Braune, Isolde
Die Oper Schwarzschwanenreich von Siegfried Wagner
Eine Werkanalyse
Siegfried Wagner (1869-1930) hatte es als Sohn eines unsterblichen Vaters nicht leicht, sich selbst als Komponist durchzusetzen und ernst genommen zu werden. Erfolge hatte er als Traditionshüter der Bayreuther Festspiele: Nicht ungeschickt agierte er als Dirigent, Regisseur und Erneuerer des Grünen Hügels. Er hatte also durchaus Theaterblut geerbt. Seinen sechzehn Opern, die er als Märchen- oder Spielopern verstanden wissen wollte, war kein langes Leben vergönnt. Er hatte vom Vater gelernt, dass eine gute Oper mindestens vier Stunden zu dauern habe und dass man sich als Komponist das Libretto selbst schreiben muss. Was sich bei Richard zum genialen Gesamtkunstwerk entwickelte, mutierte bei ihm zu einem Riesenopus von manchmal genialer Naivität.
Ein etwas gruseliges Werk ist die 1918 in Karlsruhe uraufgeführte Oper Schwarzschwanenreich. Die Kriegswaise Hulda gerät in die Fänge der schwarzen Schwäne, die sich nachts in schwarze Reiter verwandeln. Sie lässt sich mit diesen Dienern des Satans ein und bekommt ein menschlich-satanisches Kind. Zum Zeichen ihrer Abkehr bringt sie diesen Wechselbalg um und vergräbt ihn im Wald. Diese unsägliche Tat hängt wie ein Damoklesschwert über der Handlung der drei Akte. Hulda wird am Schluss als Hexe auf dem Scheiterhaufen verbrannt.
Die Literaturwissenschaftlerin Isolde Braunn hat dieses Werk mit der Gründlichkeit einer Pathologin untersucht und nach allen möglichen Analysekriterien hin auseinandergenommen. Für alle der auftretenden Personen in diesem Drama wird ein umfangreiches Psychogramm gezeichnet, sie heißen u.a. Liebhold, Oswald, Ursula oder das Aschenweibchen. Der Schauplatz ist Böhmen im 17. Jahrhundert. Die Szenenbilder und die einzelnen Gegenstände auf der Bühne werden nach ihrer Symbolik hin abgeklopft, alle Baustoffe der Oper nach ihren Funktionen durchleuchtet.
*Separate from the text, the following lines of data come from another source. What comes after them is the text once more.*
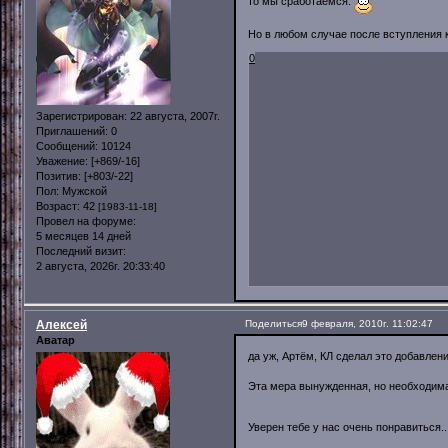
то мы сработаемся.
Но в любом случае после вступления к
0
Зарегистрирован
: 22 августа, 2007г.
Приглашений:
0
Сообщений:
10124
Уважение:
[+869/-16]
Позитив:
[+803/-22]
Пол:
Мужской
Возраст:
42
[1983-11-18]
Провел на форуме:
5 месяцев 14 дней
Последний визит:
2 августа, 2026г. 20:33:40
Алексей
Поделиться
9 февраля, 2010г. 11:02:47
Аватар
да уж, Артём, КЛ сделал это добавлен
Эта мера вынужденная, но необходима
Уверен тебе у нас очень понравиться..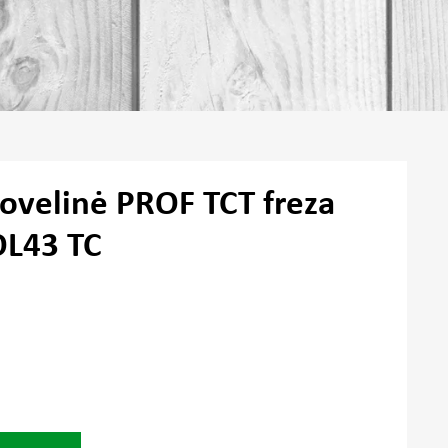
iovelinė PROF TCT freza
OL43 TC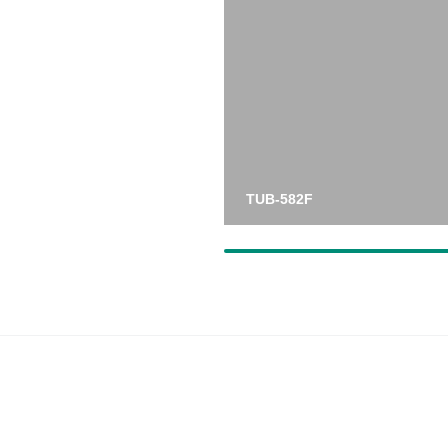
TUB-582F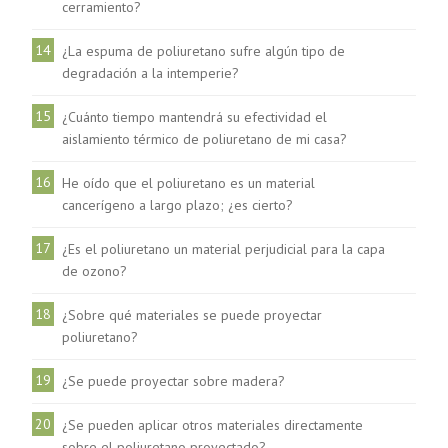
cerramiento?
14
¿La espuma de poliuretano sufre algún tipo de
degradación a la intemperie?
15
¿Cuánto tiempo mantendrá su efectividad el
aislamiento térmico de poliuretano de mi casa?
16
He oído que el poliuretano es un material
cancerígeno a largo plazo; ¿es cierto?
17
¿Es el poliuretano un material perjudicial para la capa
de ozono?
18
¿Sobre qué materiales se puede proyectar
poliuretano?
19
¿Se puede proyectar sobre madera?
20
¿Se pueden aplicar otros materiales directamente
sobre el poliuretano proyectado?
Sehr gut informiert zeigt sich die Autorin auch in den Fragen der musikalischen Analyse. Auf vielen Seiten kann man einzelne Szenen aus dem Klavierauszug nachlesen. Es werden so die verschiedenen Arien der Protagonisten nach ihrer Tonarten-Symbolik befragt, wie man das von den Opern des Vaters her auch kennt. Da Siegfried Wagner oft eigene Erlebnisse oder Erfahrungen in seine Libretti einfließen ließ, werden hier die Tagebuchaufzeichnungen einer Asienreise von 1892 ausgewertet: Als besondere Touristenattraktion wurde er in das Frauengefängnis von Kanton (China) geführt und bekam dort Kontakt zu einer zum Tode verurteilten Frau, die ihr Kind umgebracht hatte. Auf vielen Seiten vergleicht die Autorin die Tagebucheintragungen mit dem Operntext.
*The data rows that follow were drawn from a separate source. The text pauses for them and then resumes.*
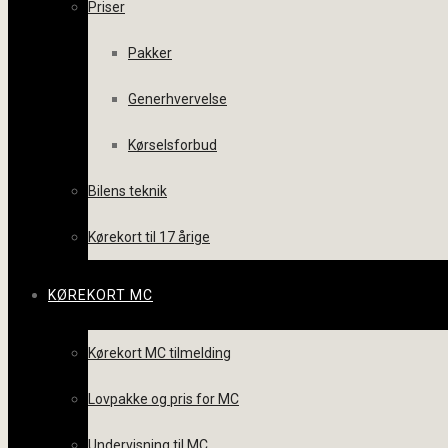
Priser
Pakker
Generhvervelse
Kørselsforbud
Bilens teknik
Kørekort til 17 årige
KØREKORT MC
Kørekort MC tilmelding
Lovpakke og pris for MC
Undervisning til MC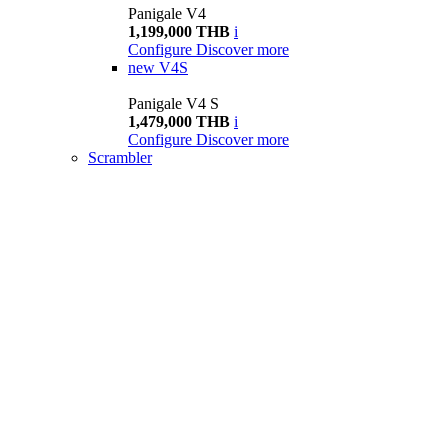
Panigale V4
1,199,000 THB
i
Configure
Discover more
new
V4S
Panigale V4 S
1,479,000 THB
i
Configure
Discover more
Scrambler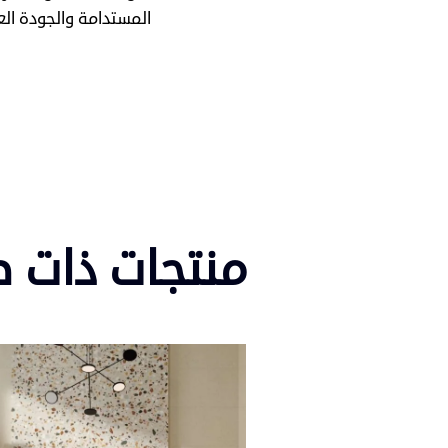
المستدامة والجودة الع
منتجات ذات 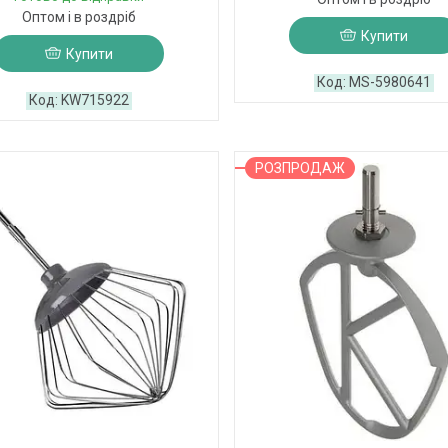
Оптом і в роздріб
Купити
Купити
MS-5980641
KW715922
РОЗПРОДАЖ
Die Struktur dieser merkwürdigen, nicht oft aufgeführten Oper so minutiös und akribisch nach allen Seiten hin zu durchleuchten und zu befragen, war eine unendliche Fleißarbeit. Bei der Auflistung des Quellenmaterials fällt auf, dass man sich mit dem Werk Siegfried Wagners verbal sehr vielseitig auseinandergesetzt hat. Seine Opern sind aber so gut wie vergessen, es gibt hin und wieder noch einmal konzertante Aufführungen. Der Band wird kein Bestseller, er ist aber für Musikbibliotheken und Theaterwissenschaftler ein wichtiges Handbuch und Nachschlagewerk.